Hopkins v. Van Zandt

40 Ill. App. 635 | Ill. App. Ct. | 1891

Moran, P. J.

Plaintiffs in error contend that the instrument sued on is not a negotiable promissory note, but is a mere chose in action, the money mentioned therein payable only on the condition of compliance with the memorandum at the foot of the note. We are of opinion that this position is correct. It is “a requisite of commercial paper; that it must be payable absolutely and at all events. If the payment is made to be dependent upon any contingent event, the instrument ceases to be commercial paper. In order to be negotiable the payment must be unconditional?’ Tiedeman on Com. Paper, Sec. 25; Gillian v. Meyers, 31 Ill. 525.

Any memorandum designed to control the operation of the note, written on any part of its face, “ within the four corners thereof,” will constitute a part of it, and in construing the legal effect and determining the character of the instrument, such memorandum must be considered in connection with the rest of the writing.

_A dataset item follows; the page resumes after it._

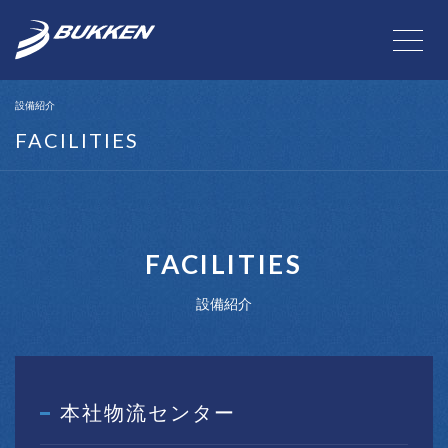
設備紹介
FACILITIES
FACILITIES
設備紹介
本社物流センター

This is established by all the text books on the subject of negotiable instruments, and by numerous adjudged cases abundantly cited in the brief for plaintiff in error. See Costello v. Crowell, 127 Mass. 293; Blake v. Coleman, 22 Wis. 416; Cook v. Kelsey, 19 N. Y. 415; Prins v. S. B. L. Co., 20 Ill. App. 236.

Reading the memorandum on the instrument in suit, in connection with the rest of the wilting, it shows that the surrender of the certificate of stock mentioned therein is to be made on payment of the note. Surrender or readiness to surrender the stock certificate must necessarily be alleged and proved in order to entitle the payee to recover on the instrument. The payment of the money and the surrender of the stock are to be contemporaneous acts, and the performance of the one can not be required without the performance of the other or an offer to perform it.

The money, then, is not to be paid absolutely, but only on the surrender of the stock certificate, and so the writing lacks that element necessary to negotiability, to wit, payment at all events of a sum certain, at a time certain.

In Consederant v. Brusbane, 14 How. Pr. Rep. 487, the note sued on, read :

“ New York, March 1, 1855.

“ On the 1st day of July, 1856, I promise to pay to Y. Consederant, as executive agent of the Company Bureau, Guillon, Goden & Co., the sum of five thousand dollars, for which I am to receive stock of said company, known as premium stock, to the amount of five thousand dollars, value received.”

The court said : “ Where an instrument in the form of a promissory note in other respects, states the consideration of it, and that such consideration had not been received, and also states or clearly implies that it is to be transferred when the money is to be paid, such money is not payable unless a tender of the consideration is made, and therefore the money is not payable absolutely and at all events.” See also Fletcher v. Thompson, 55 N. H. 308.

In Cook v. Saterlee, 6 Cowan, 108, which is cited with approval in Gillian v. Meyers, supra, the action was on an accepted bill of exchange, in which the acceptors were directed to pay the plaintiff the sum of $400, and take up the drawer’s note of a certain date held by the payee for that amount. The court said : “ The payment of the money and taking up the note must be simultaneous acts. The acceptors could not take up the note until it was presented, nor were they bound to pay the money until the plaintiff was ready. The instrument was payable on a contingency, and is the same as if it had been said: “ Pay W. C. $400 on his giving up our note.” See also Smilie v. Stevens, 39 Vt. 315; Benedict v. Cowdon, 49 N. Y. 396.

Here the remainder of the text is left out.